Records from a dataset -
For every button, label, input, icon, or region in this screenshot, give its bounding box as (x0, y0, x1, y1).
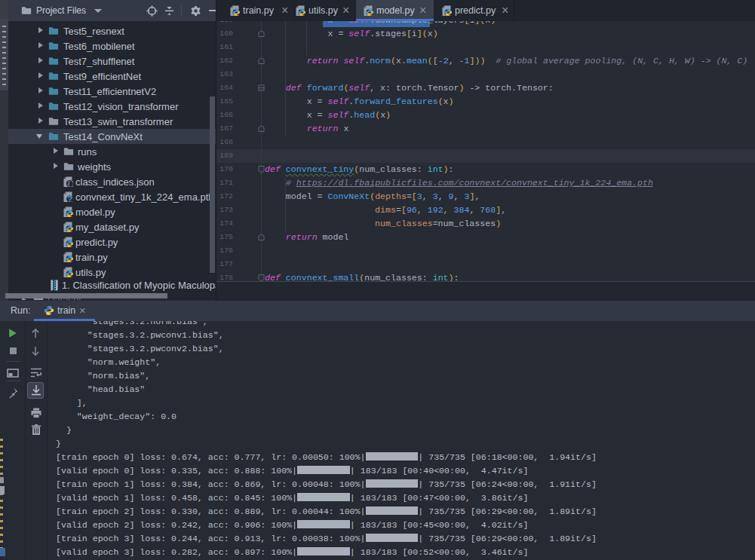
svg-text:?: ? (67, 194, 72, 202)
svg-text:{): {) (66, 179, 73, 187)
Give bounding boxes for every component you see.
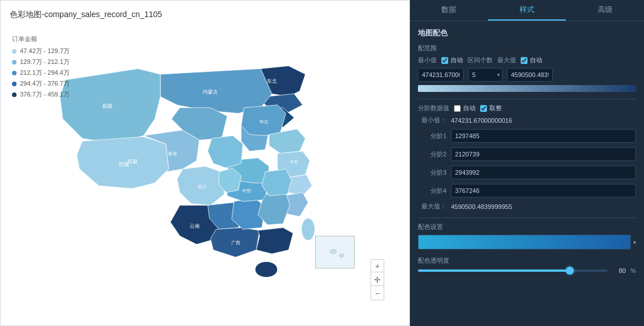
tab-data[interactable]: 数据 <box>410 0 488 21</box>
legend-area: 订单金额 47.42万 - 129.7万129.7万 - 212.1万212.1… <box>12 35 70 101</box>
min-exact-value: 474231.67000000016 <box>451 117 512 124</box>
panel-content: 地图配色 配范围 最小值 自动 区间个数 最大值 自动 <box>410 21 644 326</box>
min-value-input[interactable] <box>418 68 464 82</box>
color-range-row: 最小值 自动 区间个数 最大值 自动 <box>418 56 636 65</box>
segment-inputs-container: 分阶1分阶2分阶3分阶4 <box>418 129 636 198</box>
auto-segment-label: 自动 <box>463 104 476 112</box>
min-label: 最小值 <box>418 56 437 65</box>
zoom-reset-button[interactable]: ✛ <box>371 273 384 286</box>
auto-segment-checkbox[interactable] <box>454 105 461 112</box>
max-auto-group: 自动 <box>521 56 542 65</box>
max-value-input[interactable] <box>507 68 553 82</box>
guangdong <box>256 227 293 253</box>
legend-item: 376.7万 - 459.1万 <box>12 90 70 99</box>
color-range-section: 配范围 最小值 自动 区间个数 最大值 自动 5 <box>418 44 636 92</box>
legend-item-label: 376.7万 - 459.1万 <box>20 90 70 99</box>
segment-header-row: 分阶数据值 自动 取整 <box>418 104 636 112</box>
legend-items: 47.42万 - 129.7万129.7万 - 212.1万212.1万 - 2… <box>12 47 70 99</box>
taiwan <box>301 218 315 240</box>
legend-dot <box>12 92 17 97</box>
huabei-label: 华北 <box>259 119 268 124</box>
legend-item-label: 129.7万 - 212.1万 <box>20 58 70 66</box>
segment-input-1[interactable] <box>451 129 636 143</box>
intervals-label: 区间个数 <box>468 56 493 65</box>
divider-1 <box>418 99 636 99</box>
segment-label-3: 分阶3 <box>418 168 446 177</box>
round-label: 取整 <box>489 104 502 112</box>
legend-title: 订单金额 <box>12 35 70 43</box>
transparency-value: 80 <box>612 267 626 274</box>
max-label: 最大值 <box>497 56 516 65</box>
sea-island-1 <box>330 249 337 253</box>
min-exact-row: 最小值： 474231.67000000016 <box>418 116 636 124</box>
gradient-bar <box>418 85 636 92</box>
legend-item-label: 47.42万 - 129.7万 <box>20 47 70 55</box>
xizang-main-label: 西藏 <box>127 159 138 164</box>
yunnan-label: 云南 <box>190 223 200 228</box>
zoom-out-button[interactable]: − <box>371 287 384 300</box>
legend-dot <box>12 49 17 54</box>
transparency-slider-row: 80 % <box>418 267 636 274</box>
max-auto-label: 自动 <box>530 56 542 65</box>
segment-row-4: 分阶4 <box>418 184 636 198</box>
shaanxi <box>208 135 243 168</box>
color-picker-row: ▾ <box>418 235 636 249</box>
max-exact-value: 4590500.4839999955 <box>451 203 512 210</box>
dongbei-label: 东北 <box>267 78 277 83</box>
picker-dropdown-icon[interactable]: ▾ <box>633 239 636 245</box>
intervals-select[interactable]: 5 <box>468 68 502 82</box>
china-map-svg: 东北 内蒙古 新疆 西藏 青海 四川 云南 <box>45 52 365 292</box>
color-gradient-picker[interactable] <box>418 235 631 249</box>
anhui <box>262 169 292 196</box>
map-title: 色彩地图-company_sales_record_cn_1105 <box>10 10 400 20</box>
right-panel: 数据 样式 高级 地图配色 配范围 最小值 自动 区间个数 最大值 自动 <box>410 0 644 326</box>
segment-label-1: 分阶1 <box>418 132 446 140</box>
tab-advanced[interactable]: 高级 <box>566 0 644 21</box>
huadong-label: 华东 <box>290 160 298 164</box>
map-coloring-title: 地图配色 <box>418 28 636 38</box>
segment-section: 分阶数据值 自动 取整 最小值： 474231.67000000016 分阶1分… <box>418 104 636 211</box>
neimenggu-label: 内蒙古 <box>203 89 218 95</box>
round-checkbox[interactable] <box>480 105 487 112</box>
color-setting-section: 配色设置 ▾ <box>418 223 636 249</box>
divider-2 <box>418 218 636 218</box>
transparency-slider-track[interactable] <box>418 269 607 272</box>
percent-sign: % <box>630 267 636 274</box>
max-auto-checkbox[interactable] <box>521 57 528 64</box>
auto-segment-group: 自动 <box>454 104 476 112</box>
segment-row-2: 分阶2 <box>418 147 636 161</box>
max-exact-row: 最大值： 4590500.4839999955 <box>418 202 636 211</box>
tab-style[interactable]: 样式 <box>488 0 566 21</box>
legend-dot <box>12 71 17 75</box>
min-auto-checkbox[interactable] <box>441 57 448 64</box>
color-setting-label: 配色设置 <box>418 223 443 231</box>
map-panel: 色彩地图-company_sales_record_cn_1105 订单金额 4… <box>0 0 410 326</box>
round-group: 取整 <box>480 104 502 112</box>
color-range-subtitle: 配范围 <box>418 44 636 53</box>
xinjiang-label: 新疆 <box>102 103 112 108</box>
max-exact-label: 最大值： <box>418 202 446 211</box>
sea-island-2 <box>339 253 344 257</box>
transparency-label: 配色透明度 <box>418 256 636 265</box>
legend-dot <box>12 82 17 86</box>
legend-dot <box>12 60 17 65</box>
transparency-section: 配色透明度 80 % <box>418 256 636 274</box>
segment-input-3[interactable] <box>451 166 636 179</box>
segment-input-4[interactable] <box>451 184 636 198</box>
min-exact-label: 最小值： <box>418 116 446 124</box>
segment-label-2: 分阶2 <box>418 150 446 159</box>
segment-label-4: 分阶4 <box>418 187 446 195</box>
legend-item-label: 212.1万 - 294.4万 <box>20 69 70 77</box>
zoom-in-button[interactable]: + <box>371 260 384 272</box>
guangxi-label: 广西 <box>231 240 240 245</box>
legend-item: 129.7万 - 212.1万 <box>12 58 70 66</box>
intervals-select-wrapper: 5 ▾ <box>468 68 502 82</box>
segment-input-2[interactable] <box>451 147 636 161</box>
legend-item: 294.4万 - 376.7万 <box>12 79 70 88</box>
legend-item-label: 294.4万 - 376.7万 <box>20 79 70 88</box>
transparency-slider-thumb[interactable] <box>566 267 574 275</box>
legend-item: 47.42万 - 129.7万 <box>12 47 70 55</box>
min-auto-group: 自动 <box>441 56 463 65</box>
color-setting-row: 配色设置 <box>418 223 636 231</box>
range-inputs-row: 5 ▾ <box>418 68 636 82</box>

--

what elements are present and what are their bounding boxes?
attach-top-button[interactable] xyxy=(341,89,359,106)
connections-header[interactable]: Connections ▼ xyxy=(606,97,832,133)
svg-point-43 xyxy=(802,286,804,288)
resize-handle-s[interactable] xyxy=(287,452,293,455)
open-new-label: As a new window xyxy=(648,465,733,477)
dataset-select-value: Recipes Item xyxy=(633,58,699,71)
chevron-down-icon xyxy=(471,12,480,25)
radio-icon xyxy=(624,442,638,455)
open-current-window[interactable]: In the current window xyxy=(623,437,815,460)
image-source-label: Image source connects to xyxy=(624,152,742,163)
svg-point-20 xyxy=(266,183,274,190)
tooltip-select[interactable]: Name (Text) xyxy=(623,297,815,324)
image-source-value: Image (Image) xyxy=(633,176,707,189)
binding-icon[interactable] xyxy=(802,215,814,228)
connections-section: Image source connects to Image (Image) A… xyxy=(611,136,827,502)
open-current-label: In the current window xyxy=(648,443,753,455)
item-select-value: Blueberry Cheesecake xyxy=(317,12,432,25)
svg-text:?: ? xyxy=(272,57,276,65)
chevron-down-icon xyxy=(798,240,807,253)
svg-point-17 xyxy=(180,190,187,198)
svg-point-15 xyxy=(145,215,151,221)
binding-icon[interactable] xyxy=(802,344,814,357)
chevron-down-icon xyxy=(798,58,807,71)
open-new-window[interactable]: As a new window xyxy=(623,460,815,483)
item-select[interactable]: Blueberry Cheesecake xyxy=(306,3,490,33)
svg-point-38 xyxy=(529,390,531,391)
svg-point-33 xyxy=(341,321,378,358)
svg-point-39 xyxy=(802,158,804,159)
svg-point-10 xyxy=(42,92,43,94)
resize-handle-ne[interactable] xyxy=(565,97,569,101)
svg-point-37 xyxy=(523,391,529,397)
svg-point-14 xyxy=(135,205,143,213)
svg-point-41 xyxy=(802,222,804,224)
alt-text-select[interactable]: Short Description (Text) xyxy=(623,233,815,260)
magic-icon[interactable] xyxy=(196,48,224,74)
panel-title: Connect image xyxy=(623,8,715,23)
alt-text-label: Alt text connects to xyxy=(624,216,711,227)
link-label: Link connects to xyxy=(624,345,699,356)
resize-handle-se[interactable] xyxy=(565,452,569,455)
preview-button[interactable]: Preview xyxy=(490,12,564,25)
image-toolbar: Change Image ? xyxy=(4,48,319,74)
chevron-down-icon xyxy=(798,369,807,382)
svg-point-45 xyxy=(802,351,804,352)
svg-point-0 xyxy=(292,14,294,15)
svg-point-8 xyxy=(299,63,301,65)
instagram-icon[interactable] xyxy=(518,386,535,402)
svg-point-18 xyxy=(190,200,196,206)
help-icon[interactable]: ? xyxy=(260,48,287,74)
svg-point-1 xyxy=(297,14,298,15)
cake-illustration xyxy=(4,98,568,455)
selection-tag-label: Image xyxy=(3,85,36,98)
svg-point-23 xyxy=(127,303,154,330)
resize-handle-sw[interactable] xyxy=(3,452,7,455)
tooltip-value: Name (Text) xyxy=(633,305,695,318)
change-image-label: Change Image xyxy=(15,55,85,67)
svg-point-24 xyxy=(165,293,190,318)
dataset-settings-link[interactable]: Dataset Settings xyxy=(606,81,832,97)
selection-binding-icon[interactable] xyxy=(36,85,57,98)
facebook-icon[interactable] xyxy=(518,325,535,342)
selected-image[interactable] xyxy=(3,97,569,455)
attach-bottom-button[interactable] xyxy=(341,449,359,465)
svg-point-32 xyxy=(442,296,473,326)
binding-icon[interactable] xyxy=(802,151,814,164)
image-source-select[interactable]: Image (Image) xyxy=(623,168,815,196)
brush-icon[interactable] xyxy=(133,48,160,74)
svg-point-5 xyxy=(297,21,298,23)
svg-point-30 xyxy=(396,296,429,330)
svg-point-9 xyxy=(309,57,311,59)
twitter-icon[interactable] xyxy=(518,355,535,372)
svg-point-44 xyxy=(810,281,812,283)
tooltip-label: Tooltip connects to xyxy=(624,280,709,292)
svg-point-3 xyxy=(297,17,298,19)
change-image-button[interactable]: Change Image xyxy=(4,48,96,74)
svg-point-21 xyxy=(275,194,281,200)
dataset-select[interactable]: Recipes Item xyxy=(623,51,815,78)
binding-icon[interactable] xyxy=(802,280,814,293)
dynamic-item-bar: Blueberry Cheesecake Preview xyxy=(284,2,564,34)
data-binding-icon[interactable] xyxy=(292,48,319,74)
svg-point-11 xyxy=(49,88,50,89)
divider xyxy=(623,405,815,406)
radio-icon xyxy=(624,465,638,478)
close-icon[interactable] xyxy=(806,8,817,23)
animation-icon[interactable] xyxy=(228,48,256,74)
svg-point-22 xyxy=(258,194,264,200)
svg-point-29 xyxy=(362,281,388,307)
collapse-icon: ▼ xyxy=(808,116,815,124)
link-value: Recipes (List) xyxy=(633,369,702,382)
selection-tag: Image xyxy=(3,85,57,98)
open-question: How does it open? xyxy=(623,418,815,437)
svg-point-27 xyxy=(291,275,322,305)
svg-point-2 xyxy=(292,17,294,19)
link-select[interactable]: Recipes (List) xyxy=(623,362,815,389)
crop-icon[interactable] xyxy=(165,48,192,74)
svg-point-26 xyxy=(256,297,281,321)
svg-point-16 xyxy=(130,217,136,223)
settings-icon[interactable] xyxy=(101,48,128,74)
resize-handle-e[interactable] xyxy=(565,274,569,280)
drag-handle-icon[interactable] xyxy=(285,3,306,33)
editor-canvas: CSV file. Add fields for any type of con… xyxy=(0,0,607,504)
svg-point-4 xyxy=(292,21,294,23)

...

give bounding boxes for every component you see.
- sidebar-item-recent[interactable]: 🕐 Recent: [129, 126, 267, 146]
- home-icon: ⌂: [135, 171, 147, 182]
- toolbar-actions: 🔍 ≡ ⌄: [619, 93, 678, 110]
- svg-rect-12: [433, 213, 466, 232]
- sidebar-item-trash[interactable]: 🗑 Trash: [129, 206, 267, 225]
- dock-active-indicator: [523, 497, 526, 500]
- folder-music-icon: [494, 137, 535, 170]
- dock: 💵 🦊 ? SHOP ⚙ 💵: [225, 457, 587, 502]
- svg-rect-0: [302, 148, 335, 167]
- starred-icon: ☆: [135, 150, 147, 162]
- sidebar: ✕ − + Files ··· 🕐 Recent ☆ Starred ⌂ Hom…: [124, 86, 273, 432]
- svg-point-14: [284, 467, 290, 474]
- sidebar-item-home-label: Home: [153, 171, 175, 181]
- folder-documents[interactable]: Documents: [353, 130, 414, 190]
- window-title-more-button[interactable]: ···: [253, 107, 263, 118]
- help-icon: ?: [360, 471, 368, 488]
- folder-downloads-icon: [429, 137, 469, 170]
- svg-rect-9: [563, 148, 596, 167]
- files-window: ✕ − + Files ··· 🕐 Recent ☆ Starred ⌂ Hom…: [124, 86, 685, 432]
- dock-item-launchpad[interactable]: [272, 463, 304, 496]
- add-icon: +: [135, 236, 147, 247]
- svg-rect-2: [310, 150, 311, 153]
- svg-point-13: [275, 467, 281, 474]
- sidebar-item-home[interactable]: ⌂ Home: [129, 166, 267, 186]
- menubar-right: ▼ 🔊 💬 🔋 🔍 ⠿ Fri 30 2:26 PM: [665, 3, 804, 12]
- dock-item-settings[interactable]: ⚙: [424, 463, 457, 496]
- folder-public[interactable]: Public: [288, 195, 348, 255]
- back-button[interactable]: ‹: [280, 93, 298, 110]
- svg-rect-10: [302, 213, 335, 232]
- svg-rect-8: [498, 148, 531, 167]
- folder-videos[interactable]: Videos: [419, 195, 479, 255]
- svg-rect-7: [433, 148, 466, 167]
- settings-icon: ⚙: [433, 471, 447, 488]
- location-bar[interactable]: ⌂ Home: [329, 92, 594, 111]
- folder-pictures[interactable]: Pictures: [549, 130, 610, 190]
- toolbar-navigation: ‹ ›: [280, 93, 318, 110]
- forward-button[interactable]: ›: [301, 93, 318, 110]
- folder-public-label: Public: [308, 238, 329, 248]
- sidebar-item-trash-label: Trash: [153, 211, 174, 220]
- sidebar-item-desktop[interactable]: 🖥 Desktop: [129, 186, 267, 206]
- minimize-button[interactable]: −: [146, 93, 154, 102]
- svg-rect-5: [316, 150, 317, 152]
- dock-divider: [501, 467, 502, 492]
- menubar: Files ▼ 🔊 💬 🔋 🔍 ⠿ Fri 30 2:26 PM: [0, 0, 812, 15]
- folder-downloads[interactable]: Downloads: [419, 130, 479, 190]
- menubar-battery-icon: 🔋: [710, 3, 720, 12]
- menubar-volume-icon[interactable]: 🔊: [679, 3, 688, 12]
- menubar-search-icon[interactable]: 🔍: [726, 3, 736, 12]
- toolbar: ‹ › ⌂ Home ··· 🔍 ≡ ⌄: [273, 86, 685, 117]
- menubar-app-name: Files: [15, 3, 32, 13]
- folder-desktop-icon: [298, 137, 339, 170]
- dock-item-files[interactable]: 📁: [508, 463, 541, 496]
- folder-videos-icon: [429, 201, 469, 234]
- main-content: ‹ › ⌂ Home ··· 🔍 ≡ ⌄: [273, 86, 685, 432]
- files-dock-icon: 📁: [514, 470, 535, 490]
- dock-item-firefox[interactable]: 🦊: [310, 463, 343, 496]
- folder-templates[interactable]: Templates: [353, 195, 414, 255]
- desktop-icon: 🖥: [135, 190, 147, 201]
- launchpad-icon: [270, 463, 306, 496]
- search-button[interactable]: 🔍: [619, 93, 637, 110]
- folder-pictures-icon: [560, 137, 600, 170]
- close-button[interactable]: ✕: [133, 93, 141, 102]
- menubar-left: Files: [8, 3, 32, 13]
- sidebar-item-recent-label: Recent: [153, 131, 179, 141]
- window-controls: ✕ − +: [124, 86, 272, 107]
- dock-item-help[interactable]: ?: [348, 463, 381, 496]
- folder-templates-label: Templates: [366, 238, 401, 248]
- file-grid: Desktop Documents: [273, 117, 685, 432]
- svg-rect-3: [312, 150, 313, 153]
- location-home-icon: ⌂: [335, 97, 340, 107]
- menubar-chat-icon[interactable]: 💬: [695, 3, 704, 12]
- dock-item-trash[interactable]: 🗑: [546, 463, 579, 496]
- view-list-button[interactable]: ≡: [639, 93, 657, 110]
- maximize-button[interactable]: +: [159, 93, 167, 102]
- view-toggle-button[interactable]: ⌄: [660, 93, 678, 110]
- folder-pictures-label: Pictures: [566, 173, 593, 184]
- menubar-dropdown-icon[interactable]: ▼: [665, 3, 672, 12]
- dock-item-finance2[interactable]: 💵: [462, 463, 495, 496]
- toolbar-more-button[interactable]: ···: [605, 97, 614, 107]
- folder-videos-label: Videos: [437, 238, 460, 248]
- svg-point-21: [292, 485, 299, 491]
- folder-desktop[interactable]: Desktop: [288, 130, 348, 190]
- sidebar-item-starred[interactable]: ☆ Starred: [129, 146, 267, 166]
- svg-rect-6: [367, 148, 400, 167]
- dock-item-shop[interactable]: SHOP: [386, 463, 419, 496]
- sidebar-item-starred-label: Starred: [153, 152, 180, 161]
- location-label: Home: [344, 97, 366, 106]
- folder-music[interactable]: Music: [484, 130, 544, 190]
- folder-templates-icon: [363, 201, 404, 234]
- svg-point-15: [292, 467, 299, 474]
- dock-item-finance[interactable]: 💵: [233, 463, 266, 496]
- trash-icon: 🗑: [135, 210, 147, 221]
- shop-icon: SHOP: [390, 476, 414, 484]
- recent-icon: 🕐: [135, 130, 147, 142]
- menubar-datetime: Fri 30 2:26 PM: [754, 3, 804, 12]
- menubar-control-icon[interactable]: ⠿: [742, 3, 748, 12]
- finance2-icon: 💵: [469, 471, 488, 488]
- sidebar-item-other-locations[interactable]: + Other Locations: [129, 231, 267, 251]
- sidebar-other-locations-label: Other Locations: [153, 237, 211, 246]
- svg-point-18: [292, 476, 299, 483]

WORK REQUIRED - Return every line in the records that includes the string "help".

EXPECTED OUTPUT -
help-icon[interactable]: ? xyxy=(260,48,287,74)
- help-icon: ?: [360, 471, 368, 488]
- dock-item-help[interactable]: ?: [348, 463, 381, 496]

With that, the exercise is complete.